Someone, at some point, noticed that videos get more clicks if the thumbnail included a human face and even more if that face is making an intense facial expression. Armed with this knowledge, people started doing it more… and more… and more. This earned them those coveted clicks, which prompted other people to do it. Over time, the facial expression evolved until it settled into “Youtube Face.” You’ve seen it, even if you don’t know what it is. The current master of this sort of thumbnail is MrBeast:

Three thumbnails from the YouTuber MrBeast's YouTube page, showing his exaggerated smile on each one, an expression known as YouTube face.
YouTube face: activated. Justin Pot for Popular Science

Imagine, if you will, someone making this facial expression on public transit or in the grocery store. You would be afraid (and you should be.) Joel Veix, writing for the San Francisco Museum of Modern Art, called YouTube Face a kind of “clickbait attaining human form,” which I think puts it best. Humans are subconsciously attuned to human faces and these sorts of thumbnails take advantage of that, luring you to click videos you otherwise wouldn’t.
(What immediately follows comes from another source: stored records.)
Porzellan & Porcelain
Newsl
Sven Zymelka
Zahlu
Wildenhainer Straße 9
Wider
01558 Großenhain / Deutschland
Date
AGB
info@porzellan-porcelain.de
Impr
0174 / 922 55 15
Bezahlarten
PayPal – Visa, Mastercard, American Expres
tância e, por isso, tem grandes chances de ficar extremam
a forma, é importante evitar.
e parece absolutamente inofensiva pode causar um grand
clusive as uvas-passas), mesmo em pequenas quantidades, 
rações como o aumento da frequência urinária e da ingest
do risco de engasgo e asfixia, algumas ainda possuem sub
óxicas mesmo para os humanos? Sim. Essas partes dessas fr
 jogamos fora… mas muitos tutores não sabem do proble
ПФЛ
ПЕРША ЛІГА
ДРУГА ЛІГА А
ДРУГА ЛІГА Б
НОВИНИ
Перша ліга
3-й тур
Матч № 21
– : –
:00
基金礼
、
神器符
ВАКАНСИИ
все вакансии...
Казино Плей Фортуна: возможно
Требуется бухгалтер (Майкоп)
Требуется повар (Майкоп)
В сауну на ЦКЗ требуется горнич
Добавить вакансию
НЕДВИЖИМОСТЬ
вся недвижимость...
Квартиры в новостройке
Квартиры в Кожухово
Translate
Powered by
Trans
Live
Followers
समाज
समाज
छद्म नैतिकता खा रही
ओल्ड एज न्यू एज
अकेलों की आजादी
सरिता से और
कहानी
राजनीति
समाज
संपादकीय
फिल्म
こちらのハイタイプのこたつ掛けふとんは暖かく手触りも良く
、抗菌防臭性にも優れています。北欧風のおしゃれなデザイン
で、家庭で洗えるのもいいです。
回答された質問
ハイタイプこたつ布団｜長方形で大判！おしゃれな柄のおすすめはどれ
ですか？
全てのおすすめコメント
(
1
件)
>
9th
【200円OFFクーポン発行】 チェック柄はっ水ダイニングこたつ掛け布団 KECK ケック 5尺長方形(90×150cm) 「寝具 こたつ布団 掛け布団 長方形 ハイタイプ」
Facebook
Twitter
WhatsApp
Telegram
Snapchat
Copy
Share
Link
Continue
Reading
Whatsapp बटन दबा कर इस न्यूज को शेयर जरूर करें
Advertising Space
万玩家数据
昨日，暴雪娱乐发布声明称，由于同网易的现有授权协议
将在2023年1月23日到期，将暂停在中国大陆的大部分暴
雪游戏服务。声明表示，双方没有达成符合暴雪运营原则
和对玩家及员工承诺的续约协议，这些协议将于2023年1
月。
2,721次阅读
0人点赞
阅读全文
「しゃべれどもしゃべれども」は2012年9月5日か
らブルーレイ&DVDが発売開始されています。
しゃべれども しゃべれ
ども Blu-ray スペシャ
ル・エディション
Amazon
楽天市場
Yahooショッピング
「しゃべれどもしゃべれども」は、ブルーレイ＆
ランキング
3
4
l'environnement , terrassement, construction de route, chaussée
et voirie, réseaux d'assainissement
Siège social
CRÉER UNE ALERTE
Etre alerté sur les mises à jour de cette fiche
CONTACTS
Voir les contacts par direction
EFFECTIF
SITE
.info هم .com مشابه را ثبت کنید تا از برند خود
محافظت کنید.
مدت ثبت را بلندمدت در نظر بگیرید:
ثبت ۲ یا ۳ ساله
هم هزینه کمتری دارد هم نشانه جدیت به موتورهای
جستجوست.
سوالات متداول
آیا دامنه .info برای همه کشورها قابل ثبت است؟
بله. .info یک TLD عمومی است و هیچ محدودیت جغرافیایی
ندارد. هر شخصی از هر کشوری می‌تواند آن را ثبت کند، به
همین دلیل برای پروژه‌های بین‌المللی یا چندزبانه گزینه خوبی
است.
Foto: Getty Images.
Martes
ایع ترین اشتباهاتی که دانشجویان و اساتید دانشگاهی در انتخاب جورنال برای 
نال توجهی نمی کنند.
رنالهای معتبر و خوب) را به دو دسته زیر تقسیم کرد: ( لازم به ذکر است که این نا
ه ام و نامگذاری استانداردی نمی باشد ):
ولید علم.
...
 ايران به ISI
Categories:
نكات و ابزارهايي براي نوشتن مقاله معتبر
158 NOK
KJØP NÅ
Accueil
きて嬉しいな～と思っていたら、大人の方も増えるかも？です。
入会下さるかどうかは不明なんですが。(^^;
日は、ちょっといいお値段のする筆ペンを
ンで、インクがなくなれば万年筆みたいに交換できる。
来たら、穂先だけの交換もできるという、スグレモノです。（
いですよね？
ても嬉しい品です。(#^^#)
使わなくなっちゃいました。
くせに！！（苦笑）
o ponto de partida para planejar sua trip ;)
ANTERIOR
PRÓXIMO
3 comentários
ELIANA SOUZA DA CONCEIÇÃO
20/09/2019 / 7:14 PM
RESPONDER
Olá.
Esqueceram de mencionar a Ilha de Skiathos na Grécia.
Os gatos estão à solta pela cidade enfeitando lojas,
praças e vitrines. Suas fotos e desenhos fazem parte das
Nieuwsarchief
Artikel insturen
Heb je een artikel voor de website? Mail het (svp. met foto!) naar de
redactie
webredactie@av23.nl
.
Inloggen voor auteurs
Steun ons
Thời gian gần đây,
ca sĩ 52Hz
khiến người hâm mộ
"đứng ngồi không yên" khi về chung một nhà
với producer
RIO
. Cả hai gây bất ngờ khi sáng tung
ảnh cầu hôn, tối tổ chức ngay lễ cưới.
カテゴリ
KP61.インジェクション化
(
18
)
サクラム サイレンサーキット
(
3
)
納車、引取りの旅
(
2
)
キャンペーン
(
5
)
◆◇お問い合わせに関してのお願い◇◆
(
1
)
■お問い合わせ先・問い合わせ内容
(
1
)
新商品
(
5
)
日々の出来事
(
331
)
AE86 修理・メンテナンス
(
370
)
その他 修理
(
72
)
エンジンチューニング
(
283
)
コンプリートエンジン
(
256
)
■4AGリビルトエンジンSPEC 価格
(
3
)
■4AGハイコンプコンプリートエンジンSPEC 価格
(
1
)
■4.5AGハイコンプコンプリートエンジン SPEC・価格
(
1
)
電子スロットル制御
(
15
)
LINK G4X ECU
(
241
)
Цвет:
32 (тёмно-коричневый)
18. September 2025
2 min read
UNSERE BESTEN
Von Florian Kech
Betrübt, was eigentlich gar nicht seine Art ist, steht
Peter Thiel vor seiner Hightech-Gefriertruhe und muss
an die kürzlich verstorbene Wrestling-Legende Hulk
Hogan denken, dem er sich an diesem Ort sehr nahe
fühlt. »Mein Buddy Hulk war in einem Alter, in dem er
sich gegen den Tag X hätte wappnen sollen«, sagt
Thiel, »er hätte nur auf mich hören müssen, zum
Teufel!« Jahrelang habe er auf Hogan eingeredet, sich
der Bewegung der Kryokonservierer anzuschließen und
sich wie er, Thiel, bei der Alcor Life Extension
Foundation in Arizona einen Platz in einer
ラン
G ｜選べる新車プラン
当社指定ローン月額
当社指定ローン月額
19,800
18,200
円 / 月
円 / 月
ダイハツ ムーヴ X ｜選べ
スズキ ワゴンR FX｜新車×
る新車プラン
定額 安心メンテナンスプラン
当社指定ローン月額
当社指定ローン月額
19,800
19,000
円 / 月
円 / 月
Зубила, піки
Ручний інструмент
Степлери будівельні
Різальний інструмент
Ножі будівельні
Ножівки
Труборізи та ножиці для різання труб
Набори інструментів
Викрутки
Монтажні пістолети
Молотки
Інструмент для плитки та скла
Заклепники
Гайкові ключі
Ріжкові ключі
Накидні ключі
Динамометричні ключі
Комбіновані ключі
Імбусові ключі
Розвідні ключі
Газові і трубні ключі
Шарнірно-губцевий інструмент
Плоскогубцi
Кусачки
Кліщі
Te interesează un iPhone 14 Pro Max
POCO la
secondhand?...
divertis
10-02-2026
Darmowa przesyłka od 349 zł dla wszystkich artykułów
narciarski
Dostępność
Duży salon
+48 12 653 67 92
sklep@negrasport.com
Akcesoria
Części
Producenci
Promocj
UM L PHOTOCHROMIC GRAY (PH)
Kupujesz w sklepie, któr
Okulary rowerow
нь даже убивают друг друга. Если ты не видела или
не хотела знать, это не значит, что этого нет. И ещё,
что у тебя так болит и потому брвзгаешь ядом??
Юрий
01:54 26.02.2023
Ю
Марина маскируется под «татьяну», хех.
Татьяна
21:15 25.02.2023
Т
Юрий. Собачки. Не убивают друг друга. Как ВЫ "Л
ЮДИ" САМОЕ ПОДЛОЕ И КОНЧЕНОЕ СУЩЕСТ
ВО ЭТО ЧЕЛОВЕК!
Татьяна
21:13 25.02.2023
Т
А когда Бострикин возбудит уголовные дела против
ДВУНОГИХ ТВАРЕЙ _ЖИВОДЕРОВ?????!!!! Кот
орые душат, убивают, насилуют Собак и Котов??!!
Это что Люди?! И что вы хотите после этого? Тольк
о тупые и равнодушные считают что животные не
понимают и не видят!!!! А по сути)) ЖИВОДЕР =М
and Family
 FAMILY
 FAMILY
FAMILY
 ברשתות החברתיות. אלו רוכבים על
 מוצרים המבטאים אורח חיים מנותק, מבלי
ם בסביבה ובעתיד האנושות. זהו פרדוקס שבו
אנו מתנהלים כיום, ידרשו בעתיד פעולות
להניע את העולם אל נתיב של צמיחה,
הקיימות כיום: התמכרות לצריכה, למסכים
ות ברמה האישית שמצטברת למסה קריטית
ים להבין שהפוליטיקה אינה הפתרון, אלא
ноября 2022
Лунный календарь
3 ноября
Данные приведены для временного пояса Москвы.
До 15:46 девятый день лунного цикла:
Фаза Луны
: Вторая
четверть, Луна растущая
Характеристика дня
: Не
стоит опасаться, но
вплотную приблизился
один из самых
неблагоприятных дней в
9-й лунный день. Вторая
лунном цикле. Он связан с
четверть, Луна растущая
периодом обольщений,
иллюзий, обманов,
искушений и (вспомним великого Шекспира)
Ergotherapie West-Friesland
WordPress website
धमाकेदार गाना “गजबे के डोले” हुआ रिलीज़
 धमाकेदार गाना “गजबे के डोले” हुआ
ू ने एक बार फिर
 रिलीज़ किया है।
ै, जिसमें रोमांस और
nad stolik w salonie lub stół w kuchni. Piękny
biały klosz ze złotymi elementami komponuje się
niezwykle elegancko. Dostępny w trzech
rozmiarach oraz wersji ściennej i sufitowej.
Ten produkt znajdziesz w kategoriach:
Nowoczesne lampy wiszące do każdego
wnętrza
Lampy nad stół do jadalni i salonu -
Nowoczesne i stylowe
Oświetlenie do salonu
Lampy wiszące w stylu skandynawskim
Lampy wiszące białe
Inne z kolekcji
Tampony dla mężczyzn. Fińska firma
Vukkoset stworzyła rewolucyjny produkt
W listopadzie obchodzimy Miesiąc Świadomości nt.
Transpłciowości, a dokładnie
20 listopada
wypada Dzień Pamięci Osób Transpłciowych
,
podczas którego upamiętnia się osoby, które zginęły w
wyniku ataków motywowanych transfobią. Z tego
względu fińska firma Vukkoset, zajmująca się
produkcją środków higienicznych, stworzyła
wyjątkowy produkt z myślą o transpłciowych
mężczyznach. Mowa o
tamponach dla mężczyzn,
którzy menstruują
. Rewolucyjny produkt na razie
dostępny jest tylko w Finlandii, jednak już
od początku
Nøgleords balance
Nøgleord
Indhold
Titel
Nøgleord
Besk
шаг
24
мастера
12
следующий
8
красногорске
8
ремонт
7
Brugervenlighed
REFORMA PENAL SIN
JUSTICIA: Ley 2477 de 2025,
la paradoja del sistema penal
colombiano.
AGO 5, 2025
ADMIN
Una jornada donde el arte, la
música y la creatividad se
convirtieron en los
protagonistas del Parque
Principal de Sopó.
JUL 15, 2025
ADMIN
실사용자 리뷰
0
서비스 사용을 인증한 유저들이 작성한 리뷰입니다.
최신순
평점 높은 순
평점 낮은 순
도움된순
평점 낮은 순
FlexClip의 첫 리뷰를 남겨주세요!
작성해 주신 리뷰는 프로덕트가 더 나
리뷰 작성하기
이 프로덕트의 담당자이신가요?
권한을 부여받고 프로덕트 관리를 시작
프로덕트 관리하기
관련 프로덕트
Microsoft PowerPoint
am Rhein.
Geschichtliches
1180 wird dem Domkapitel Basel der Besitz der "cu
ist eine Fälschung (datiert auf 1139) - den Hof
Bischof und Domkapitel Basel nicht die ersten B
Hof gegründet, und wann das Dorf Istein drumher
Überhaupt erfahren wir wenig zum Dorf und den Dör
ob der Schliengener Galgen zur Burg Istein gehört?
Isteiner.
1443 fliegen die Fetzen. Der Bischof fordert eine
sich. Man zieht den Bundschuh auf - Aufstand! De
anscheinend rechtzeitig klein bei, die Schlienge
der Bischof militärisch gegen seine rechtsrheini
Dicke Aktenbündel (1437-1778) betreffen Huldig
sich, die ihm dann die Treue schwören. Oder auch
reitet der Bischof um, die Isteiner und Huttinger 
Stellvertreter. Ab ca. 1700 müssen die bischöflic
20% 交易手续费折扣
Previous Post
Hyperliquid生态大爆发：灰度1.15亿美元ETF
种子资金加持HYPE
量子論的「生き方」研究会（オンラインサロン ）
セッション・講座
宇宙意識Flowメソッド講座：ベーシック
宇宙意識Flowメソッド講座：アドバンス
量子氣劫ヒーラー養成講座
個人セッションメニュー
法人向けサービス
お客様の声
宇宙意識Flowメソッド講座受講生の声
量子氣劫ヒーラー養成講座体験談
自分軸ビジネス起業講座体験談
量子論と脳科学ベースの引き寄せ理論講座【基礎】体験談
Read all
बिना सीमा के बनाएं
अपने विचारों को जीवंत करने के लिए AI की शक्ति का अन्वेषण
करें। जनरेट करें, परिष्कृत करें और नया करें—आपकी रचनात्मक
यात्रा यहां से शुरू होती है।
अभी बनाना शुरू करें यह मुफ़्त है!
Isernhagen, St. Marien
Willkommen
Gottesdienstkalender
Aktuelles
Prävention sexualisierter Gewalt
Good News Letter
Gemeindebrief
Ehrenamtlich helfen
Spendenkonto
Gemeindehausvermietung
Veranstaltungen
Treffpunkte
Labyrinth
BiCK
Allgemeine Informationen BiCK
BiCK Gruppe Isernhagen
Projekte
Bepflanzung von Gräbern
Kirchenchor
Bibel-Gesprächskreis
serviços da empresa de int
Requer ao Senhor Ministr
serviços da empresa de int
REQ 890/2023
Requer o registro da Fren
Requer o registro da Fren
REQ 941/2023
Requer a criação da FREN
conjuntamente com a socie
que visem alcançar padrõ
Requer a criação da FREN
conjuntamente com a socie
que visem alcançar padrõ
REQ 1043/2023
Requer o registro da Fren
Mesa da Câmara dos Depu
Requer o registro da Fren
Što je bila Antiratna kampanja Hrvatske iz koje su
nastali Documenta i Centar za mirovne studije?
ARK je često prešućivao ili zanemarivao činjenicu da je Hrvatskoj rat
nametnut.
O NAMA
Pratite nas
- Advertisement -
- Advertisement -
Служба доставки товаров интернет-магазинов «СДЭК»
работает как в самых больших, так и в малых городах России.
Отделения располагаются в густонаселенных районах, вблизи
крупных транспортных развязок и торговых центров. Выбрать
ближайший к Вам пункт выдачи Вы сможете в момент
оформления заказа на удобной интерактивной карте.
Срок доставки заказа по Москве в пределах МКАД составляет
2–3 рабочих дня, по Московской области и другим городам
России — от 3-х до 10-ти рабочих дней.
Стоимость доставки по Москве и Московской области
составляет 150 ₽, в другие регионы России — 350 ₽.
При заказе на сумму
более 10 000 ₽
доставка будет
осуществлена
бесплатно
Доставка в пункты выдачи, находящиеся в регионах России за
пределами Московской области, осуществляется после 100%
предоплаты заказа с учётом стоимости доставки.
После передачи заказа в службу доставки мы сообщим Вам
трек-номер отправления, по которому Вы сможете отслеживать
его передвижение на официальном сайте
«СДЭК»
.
If all this makes you feel exhausted, don’t worry: a free browser extension can replace every thumbnail on YouTube with a frame from the actual video. This tool also removes all CAPITAL LETTERS and other clickbait tactics from the video’s headline. The result: a much calmer YouTube experience. For example, here are the same three MrBeast videos I showed you above:

Three MrBeast YouTube video thumbnails with his chosen thumbnails removed and replaced with stills from the video by the DeArrow browser extension.
YouTube face: gone. Justin Pot for Popular Science

To get started, download DeArrow, which works on Chrome, Firefox, Edge, and Opera (or any browser that supports Chrome extensions). The extension works immediately: open YouTube and you’ll see the calmer thumbnails right away.

You don’t have to configure anything, but you can. Head to the extension’s settings by right-clicking its icon and clicking Settings.

The settings interface for DeArrow, a browser extension that removes "YouTube face" and other clickbait strategies from videos.
DeArrow gives you the option to keep the original thumbnails if you want. Justin Pot for Popular Science

There, you can turn off the title or thumbnail replacement features. You can also choose how capitalization should work in video titles—the default is Title Case but there’s also Sentence Case, where only the first letter is capitalized. I recommend sentence case—I find it the calmest. There is also a Channel Allowlist, which is useful if there are a few channels you’d actually like to see the original thumbnails and titles for.

I’ve been using the extension for a couple weeks, and I find myself wasting a lot less time on YouTube. Thumbnails capture my eyes less frequently, meaning I’m more likely to leave after I watch the video I opened the site for. This is probably not good for YouTube’s bottom line, but it’s very good for my personal productivity.

[Related: 3 ways to avoid falling down a YouTube rabbit hole]

YouTube face is a reminder of how algorithms, over time, warp human behavior. It happened slowly, starting a decade ago, but over time Lovecraftian forces took hold. The weirdest thing is that many just accept it. The almighty algorithm demands contorted facial expressions and crowds go along with it. As the DeArrow website puts it: “It’s no one’s fault. It’s a system that creates a race to the bottom.” Well, we’re at the bottom, and it’s time to fix things. DeArrow helps.